The first concern, which has been posted on anti-vaccination blogs, is that the vaccine protects against an “A” type of measles virus, while the kind that’s making everyone sick is a “B”-type virus. Therefore, the vaccine doesn’t protect against the kind of measles that’s making everyone sick.

It’s true that are different strains of the measles virus, but it doesn’t act like the flu virus – where different strains can overpower a particular vaccine. Each measles virus is given a letter and a number, for example B3 or D4. They refer to the genetic fingerprint of the virus. Since 1990, 19 different strains, or fingerprints, have been identified, according to the CDC, and scientists use these fingerprints to link infections during an outbreak.

However, the measles virus doesn’t change as much as the flu virus. Once the current vaccine and boosters are in the body’s system – the vaccine protects against all strains of measles.

2. It’s vaccinated people who are spreading measles, not those that are unvaccinated.

The thought behind this myth is that the measles shot, which contains a weakened but live form of the virus, can give people infections that allow them to pass on the disease to others.

It’s an interesting twist according to William Schaffner, MD, an infectious disease specialist at Vanderbilt University in Nashville, TN.

“The vaccine virus, can, on occasion, spread to others,” Schaffner says. “That gives them protection. It doesn’t give them disease.”

But, he says, to be clear: "On occasion" means the possibility is so remote that it’s highly unlikely.

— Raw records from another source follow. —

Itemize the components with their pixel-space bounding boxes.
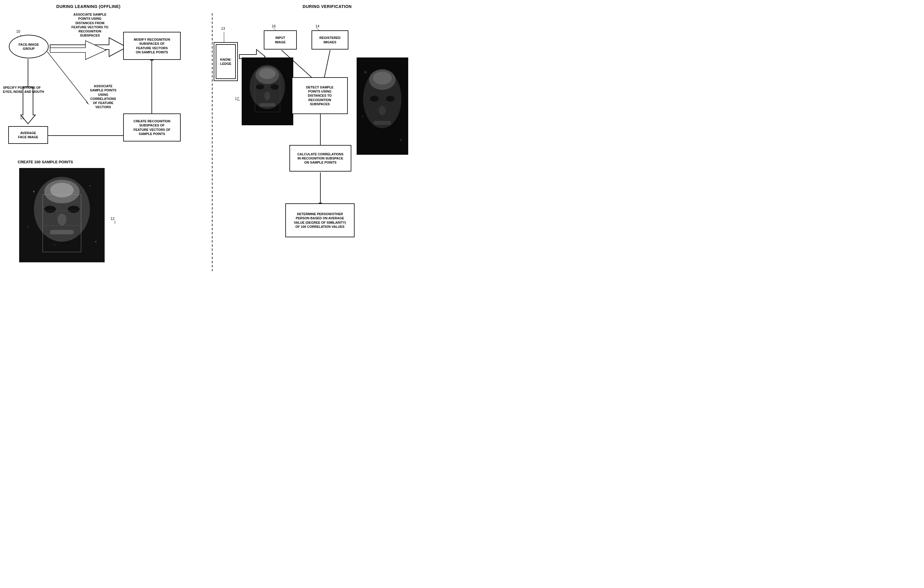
svg-point-63 — [400, 139, 402, 141]
registered-face-image — [356, 58, 408, 155]
ref-11: 11 — [20, 116, 24, 120]
average-face-image-node: AVERAGE FACE IMAGE — [8, 126, 48, 144]
svg-point-64 — [361, 116, 363, 117]
svg-point-31 — [44, 206, 56, 213]
ref-16: 16 — [272, 24, 276, 28]
sample-face-image — [19, 168, 105, 262]
ref-10: 10 — [16, 30, 20, 34]
registered-images-node: REGISTERED IMGAES — [312, 30, 348, 50]
svg-rect-34 — [50, 230, 74, 234]
face-image-group-node: FACE-IMAGE GROUP — [9, 35, 49, 58]
svg-point-38 — [33, 191, 35, 192]
svg-point-61 — [373, 72, 392, 84]
svg-rect-51 — [259, 103, 275, 107]
ref-17: 17 — [235, 97, 239, 101]
ref-13: 13 — [221, 26, 225, 31]
input-face-image — [242, 58, 293, 125]
ref-14: 14 — [315, 24, 319, 28]
associate-label-1: ASSOCIATE SAMPLE POINTS USING DISTANCES … — [58, 12, 122, 38]
svg-point-44 — [50, 183, 74, 198]
calculate-correlations-node: CALCULATE CORRELATIONS IN RECOGNITION SU… — [289, 145, 351, 172]
svg-point-58 — [386, 96, 394, 102]
create-100-label: CREATE 100 SAMPLE POINTS — [18, 160, 97, 165]
svg-line-14 — [324, 50, 330, 78]
svg-point-53 — [259, 68, 276, 79]
svg-point-43 — [69, 182, 70, 183]
detect-sample-points-node: DETECT SAMPLE POINTS USING DISTANCES TO … — [292, 77, 348, 114]
svg-rect-60 — [373, 121, 391, 125]
svg-point-57 — [370, 96, 379, 102]
svg-point-48 — [256, 84, 264, 89]
diagram: DURING LEARNING (OFFLINE) DURING VERIFIC… — [0, 0, 462, 294]
create-subspaces-node: CREATE RECOGNITION SUBSPACES OF FEATURE … — [123, 114, 181, 142]
svg-point-50 — [264, 91, 270, 100]
svg-point-59 — [379, 106, 386, 115]
svg-point-42 — [54, 244, 55, 245]
svg-line-9 — [47, 51, 88, 103]
svg-point-49 — [271, 84, 279, 89]
ref-12: 12 — [111, 216, 114, 221]
section-verification-title: DURING VERIFICATION — [283, 4, 371, 9]
section-offline-title: DURING LEARNING (OFFLINE) — [44, 4, 133, 9]
svg-point-41 — [95, 241, 97, 243]
svg-point-32 — [68, 206, 79, 213]
svg-point-33 — [58, 214, 66, 225]
svg-marker-1 — [50, 38, 127, 56]
svg-point-40 — [27, 226, 29, 228]
svg-marker-8 — [50, 41, 106, 59]
svg-point-39 — [89, 185, 91, 186]
svg-point-62 — [364, 71, 367, 74]
input-image-node: INPUT IMAGE — [264, 30, 297, 50]
modify-subspaces-node: MODIFY RECOGNITION SUBSPACES OF FEATURE … — [123, 32, 181, 60]
determine-person-node: DETERMINE PERSON/OTHER PERSON BASED ON A… — [285, 203, 355, 237]
specify-positions-label: SPECIFY POSITIONS OF EYES, NOSE, AND MOU… — [3, 86, 54, 94]
knowledge-node: KNOW- LEDGE — [214, 42, 238, 81]
associate-label-2: ASSOCIATE SAMPLE POINTS USING CORRELATIO… — [86, 84, 121, 109]
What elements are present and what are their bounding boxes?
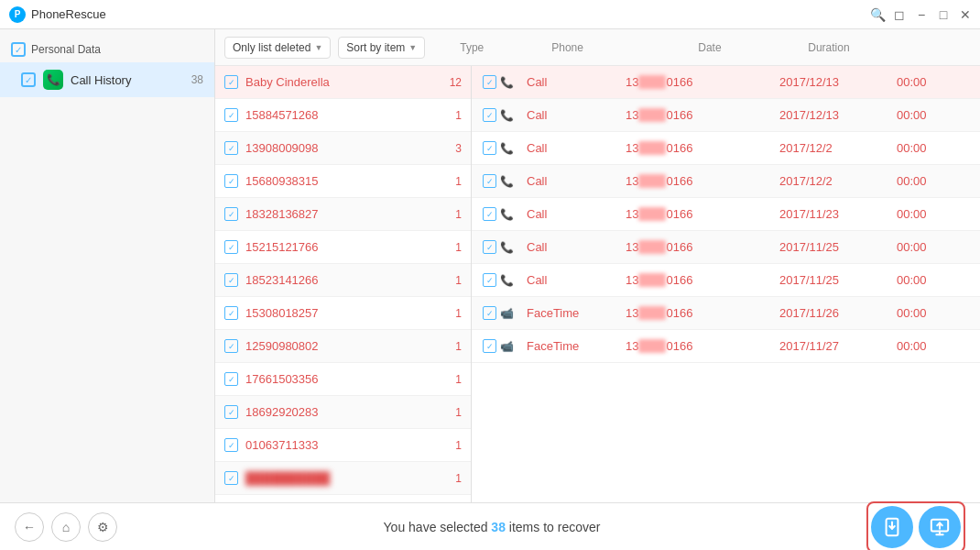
detail-row[interactable]: ✓ 📞 Call 13 0166 2017/11/25 00:00 — [472, 264, 980, 297]
home-button[interactable]: ⌂ — [51, 512, 81, 542]
detail-check[interactable]: ✓ 📹 — [483, 306, 519, 320]
detail-checkbox[interactable]: ✓ — [483, 174, 496, 188]
maximize-icon[interactable]: □ — [936, 7, 951, 22]
row-count: 1 — [443, 208, 462, 221]
list-item[interactable]: ✓ 15680938315 1 — [215, 165, 471, 198]
row-checkbox[interactable]: ✓ — [224, 108, 238, 122]
detail-check[interactable]: ✓ 📞 — [483, 108, 519, 122]
list-rows: ✓ Baby Cinderella 12 ✓ 15884571268 1 ✓ 1… — [215, 66, 471, 502]
row-checkbox[interactable]: ✓ — [224, 438, 238, 452]
detail-pane: ✓ 📞 Call 13 0166 2017/12/13 00:00 ✓ 📞 — [472, 66, 980, 502]
row-count: 12 — [443, 76, 462, 89]
list-item[interactable]: ✓ 15215121766 1 — [215, 231, 471, 264]
detail-checkbox[interactable]: ✓ — [483, 108, 496, 122]
row-count: 1 — [443, 439, 462, 452]
list-item[interactable]: ✓ ██████████ 1 — [215, 462, 471, 495]
list-item[interactable]: ✓ 17661503356 1 — [215, 363, 471, 396]
list-item[interactable]: ✓ 01063711333 1 — [215, 429, 471, 462]
two-pane: ✓ Baby Cinderella 12 ✓ 15884571268 1 ✓ 1… — [215, 66, 980, 502]
detail-checkbox[interactable]: ✓ — [483, 207, 496, 221]
row-count: 1 — [443, 373, 462, 386]
row-name: 18692920283 — [245, 405, 436, 419]
row-checkbox[interactable]: ✓ — [224, 471, 238, 485]
sort-button[interactable]: Sort by item ▼ — [338, 37, 425, 59]
detail-row[interactable]: ✓ 📹 FaceTime 13 0166 2017/11/26 00:00 — [472, 297, 980, 330]
detail-checkbox[interactable]: ✓ — [483, 240, 496, 254]
row-checkbox[interactable]: ✓ — [224, 75, 238, 89]
list-item[interactable]: ✓ 15884571268 1 — [215, 99, 471, 132]
item-checkbox[interactable]: ✓ — [21, 72, 36, 87]
list-item[interactable]: ✓ Baby Cinderella 12 — [215, 66, 471, 99]
footer-text-post: items to recover — [506, 520, 600, 534]
col-date: 2017/11/26 — [779, 306, 889, 320]
footer-text-pre: You have selected — [384, 520, 492, 534]
list-item[interactable]: ✓ 12590980802 1 — [215, 330, 471, 363]
parent-checkbox[interactable]: ✓ — [11, 42, 26, 57]
sidebar-item-call-history[interactable]: ✓ 📞 Call History 38 — [0, 62, 214, 97]
detail-check[interactable]: ✓ 📹 — [483, 339, 519, 353]
detail-row[interactable]: ✓ 📞 Call 13 0166 2017/12/13 00:00 — [472, 66, 980, 99]
row-checkbox[interactable]: ✓ — [224, 306, 238, 320]
sidebar: ✓ Personal Data ✓ 📞 Call History 38 — [0, 29, 215, 502]
detail-check[interactable]: ✓ 📞 — [483, 75, 519, 89]
row-checkbox[interactable]: ✓ — [224, 240, 238, 254]
detail-header-spacer: Type Phone Date Duration — [432, 41, 971, 54]
col-phone: 13 0166 — [626, 141, 772, 155]
row-name: 15884571268 — [245, 108, 436, 122]
nav-bar: ← ⌂ ⚙ — [15, 512, 117, 542]
back-button[interactable]: ← — [15, 512, 44, 542]
col-duration: 00:00 — [897, 75, 927, 89]
close-icon[interactable]: ✕ — [958, 7, 973, 22]
row-checkbox[interactable]: ✓ — [224, 141, 238, 155]
detail-checkbox[interactable]: ✓ — [483, 75, 496, 89]
detail-checkbox[interactable]: ✓ — [483, 339, 496, 353]
list-item[interactable]: ✓ 13908009098 3 — [215, 132, 471, 165]
restore-to-pc-button[interactable] — [919, 506, 961, 548]
content-area: Only list deleted ▼ Sort by item ▼ Type … — [215, 29, 980, 502]
minimize-alt-icon[interactable]: ◻ — [892, 7, 907, 22]
row-name: 01063711333 — [245, 438, 436, 452]
window-controls: 🔍 ◻ − □ ✕ — [870, 7, 973, 22]
detail-checkbox[interactable]: ✓ — [483, 273, 496, 287]
row-name: 18523141266 — [245, 273, 436, 287]
sidebar-section: ✓ Personal Data ✓ 📞 Call History 38 — [0, 29, 214, 104]
col-duration: 00:00 — [897, 339, 927, 353]
detail-row[interactable]: ✓ 📞 Call 13 0166 2017/11/25 00:00 — [472, 231, 980, 264]
settings-button[interactable]: ⚙ — [88, 512, 117, 542]
col-type: Call — [527, 207, 618, 221]
col-duration: 00:00 — [897, 306, 927, 320]
row-count: 1 — [443, 274, 462, 287]
list-item[interactable]: ✓ 15308018257 1 — [215, 297, 471, 330]
detail-check[interactable]: ✓ 📞 — [483, 273, 519, 287]
detail-check[interactable]: ✓ 📞 — [483, 174, 519, 188]
row-checkbox[interactable]: ✓ — [224, 273, 238, 287]
row-checkbox[interactable]: ✓ — [224, 174, 238, 188]
search-icon[interactable]: 🔍 — [870, 7, 885, 22]
list-item[interactable]: ✓ 18523141266 1 — [215, 264, 471, 297]
row-checkbox[interactable]: ✓ — [224, 207, 238, 221]
list-item[interactable]: ✓ 18692920283 1 — [215, 396, 471, 429]
detail-row[interactable]: ✓ 📞 Call 13 0166 2017/11/23 00:00 — [472, 198, 980, 231]
detail-row[interactable]: ✓ 📞 Call 13 0166 2017/12/2 00:00 — [472, 132, 980, 165]
filter-button[interactable]: Only list deleted ▼ — [224, 37, 331, 59]
detail-check[interactable]: ✓ 📞 — [483, 240, 519, 254]
action-buttons-wrapper — [866, 501, 965, 551]
detail-check[interactable]: ✓ 📞 — [483, 141, 519, 155]
row-checkbox[interactable]: ✓ — [224, 372, 238, 386]
col-date: 2017/11/25 — [779, 240, 889, 254]
detail-row[interactable]: ✓ 📞 Call 13 0166 2017/12/13 00:00 — [472, 99, 980, 132]
detail-row[interactable]: ✓ 📞 Call 13 0166 2017/12/2 00:00 — [472, 165, 980, 198]
minimize-icon[interactable]: − — [914, 7, 929, 22]
row-checkbox[interactable]: ✓ — [224, 405, 238, 419]
row-checkbox[interactable]: ✓ — [224, 339, 238, 353]
sidebar-item-label: Call History — [71, 73, 184, 87]
row-count: 1 — [443, 175, 462, 188]
detail-checkbox[interactable]: ✓ — [483, 141, 496, 155]
detail-checkbox[interactable]: ✓ — [483, 306, 496, 320]
col-duration: 00:00 — [897, 141, 927, 155]
col-type-header: Type — [460, 41, 551, 54]
detail-row[interactable]: ✓ 📹 FaceTime 13 0166 2017/11/27 00:00 — [472, 330, 980, 363]
detail-check[interactable]: ✓ 📞 — [483, 207, 519, 221]
restore-to-device-button[interactable] — [871, 506, 913, 548]
list-item[interactable]: ✓ 18328136827 1 — [215, 198, 471, 231]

If that were to happen, Schaffner says, it would actually be a good thing because the person who “caught” the vaccine virus would get the protection, but not the illness. Most likely, they wouldn’t even know it occurred. Other experts say this is more theory than anything else.

Some parents believe measles is a somewhat minor disease that may cause a short period of illness and doesn’t have any long-term effects. There are even groups that have “measles parties” so their children can build a “natural” immunity.

Measles can be fatal to children, adults with suppressed immune systems and the elderly – that’s a very long-term side effect. It can cause encephalitis (an inflammation of the brain) and require intensive care in the hospital. Complications from measles can cause permanent hearing loss. Measles is not something you want to mess with. Medical experts agree that parents need to get the real facts and have their children vaccinated.